**Assigned task**
Please return every line below that contains the string "cUTMMapProjection".

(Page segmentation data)

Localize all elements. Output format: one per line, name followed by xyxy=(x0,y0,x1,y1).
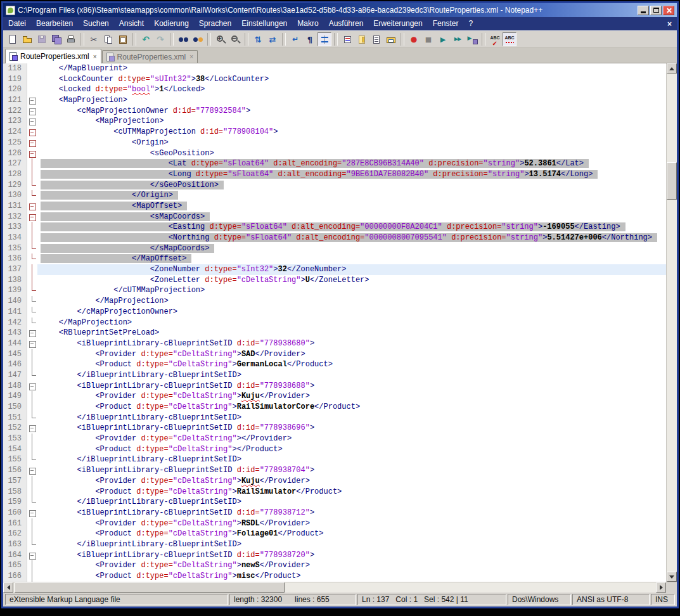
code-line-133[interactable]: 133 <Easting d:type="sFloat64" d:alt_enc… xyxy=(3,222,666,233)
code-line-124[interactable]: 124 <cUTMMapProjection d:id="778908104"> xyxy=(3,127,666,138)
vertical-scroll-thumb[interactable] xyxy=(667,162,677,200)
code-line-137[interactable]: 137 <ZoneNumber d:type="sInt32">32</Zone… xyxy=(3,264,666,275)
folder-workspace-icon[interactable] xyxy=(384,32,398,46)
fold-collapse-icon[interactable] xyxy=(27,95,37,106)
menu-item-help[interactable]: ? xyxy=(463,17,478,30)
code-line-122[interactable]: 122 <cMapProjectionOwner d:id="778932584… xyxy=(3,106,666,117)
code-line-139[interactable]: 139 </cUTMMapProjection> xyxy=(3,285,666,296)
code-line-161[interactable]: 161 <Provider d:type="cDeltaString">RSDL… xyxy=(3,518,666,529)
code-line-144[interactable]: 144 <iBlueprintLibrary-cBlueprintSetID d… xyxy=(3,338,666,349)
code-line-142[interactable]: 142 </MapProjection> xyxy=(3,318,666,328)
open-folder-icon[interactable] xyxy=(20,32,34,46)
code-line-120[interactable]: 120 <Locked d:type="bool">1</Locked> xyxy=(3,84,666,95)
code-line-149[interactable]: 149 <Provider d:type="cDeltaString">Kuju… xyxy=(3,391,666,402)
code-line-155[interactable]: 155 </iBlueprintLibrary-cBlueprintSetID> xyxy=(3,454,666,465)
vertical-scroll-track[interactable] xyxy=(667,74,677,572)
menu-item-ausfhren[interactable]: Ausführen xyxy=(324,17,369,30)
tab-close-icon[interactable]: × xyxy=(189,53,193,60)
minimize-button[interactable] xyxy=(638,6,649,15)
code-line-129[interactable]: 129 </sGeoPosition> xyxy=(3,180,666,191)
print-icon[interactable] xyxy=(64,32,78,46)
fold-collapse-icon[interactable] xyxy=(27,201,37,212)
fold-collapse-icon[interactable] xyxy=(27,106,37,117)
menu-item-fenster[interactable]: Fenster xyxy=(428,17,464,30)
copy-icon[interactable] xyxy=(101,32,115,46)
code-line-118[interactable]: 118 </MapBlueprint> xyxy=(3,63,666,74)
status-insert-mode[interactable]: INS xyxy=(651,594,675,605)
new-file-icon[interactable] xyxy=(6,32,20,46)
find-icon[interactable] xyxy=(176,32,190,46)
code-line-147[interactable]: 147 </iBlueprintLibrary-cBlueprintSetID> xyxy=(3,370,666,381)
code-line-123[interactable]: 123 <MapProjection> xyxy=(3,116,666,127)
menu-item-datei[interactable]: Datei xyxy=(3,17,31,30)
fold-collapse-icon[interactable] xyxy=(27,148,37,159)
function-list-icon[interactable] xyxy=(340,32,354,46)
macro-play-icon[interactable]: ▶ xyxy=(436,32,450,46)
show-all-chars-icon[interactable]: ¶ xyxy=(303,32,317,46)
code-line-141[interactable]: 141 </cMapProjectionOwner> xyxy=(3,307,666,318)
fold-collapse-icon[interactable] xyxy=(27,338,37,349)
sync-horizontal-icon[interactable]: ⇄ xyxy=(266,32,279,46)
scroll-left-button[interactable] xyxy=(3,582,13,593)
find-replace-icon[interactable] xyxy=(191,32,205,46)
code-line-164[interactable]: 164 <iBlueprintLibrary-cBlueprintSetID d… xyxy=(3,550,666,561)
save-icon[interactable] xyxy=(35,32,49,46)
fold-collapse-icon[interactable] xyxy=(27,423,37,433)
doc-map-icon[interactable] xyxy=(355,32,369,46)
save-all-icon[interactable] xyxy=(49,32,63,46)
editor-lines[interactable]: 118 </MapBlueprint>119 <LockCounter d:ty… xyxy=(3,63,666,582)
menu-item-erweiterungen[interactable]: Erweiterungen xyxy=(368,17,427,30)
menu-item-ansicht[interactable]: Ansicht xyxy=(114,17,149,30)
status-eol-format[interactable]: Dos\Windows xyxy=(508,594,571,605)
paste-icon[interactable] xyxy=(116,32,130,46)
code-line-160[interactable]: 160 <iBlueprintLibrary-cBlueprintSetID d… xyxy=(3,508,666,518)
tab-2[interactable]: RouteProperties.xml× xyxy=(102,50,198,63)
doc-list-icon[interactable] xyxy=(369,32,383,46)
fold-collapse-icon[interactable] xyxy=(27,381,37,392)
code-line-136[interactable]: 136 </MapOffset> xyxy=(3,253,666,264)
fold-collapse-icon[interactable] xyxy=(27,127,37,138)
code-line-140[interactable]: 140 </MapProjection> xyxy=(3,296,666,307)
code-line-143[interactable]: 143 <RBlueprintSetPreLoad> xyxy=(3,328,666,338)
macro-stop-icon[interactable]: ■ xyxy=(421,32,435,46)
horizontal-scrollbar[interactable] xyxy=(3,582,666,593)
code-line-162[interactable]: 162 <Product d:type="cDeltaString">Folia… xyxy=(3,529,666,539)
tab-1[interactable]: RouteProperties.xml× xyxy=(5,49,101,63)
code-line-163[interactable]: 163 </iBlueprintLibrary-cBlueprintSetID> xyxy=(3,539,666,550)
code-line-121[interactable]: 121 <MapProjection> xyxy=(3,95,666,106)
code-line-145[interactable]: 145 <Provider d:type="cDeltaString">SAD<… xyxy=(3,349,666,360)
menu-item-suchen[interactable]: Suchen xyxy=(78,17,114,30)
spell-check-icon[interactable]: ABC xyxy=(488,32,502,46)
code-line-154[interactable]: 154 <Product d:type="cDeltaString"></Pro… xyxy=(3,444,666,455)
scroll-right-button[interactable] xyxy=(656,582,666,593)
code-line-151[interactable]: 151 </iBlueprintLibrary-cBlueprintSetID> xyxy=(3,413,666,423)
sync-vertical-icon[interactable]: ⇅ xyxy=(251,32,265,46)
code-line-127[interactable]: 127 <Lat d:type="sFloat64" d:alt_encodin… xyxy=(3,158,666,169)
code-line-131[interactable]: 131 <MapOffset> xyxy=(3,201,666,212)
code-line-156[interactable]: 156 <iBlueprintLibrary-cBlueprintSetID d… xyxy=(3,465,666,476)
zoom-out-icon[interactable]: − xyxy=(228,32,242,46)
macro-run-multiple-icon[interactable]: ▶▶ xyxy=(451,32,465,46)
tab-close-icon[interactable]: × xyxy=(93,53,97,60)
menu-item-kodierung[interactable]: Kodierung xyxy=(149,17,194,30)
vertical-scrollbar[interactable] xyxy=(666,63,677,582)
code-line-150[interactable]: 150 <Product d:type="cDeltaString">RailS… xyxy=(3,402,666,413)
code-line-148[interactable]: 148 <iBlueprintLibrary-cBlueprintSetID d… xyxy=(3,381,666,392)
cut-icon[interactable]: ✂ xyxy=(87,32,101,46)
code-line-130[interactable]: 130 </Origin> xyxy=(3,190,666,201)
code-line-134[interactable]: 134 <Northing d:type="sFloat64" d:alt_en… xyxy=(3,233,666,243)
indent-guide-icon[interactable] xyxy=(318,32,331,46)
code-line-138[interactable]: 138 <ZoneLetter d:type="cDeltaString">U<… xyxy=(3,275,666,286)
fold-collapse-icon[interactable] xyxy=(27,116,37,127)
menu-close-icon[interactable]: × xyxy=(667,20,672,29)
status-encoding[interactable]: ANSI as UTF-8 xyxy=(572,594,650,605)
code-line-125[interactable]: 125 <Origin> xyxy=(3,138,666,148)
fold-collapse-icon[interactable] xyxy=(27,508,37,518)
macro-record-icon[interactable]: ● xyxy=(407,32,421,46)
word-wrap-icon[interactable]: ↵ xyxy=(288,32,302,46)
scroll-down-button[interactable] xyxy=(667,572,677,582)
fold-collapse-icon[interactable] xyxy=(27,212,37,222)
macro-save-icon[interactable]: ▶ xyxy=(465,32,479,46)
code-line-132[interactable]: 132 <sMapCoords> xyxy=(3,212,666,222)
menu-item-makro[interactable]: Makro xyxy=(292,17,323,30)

**Output for this exercise**
code-line-124[interactable]: 124 <cUTMMapProjection d:id="778908104"> xyxy=(3,127,666,138)
code-line-139[interactable]: 139 </cUTMMapProjection> xyxy=(3,285,666,296)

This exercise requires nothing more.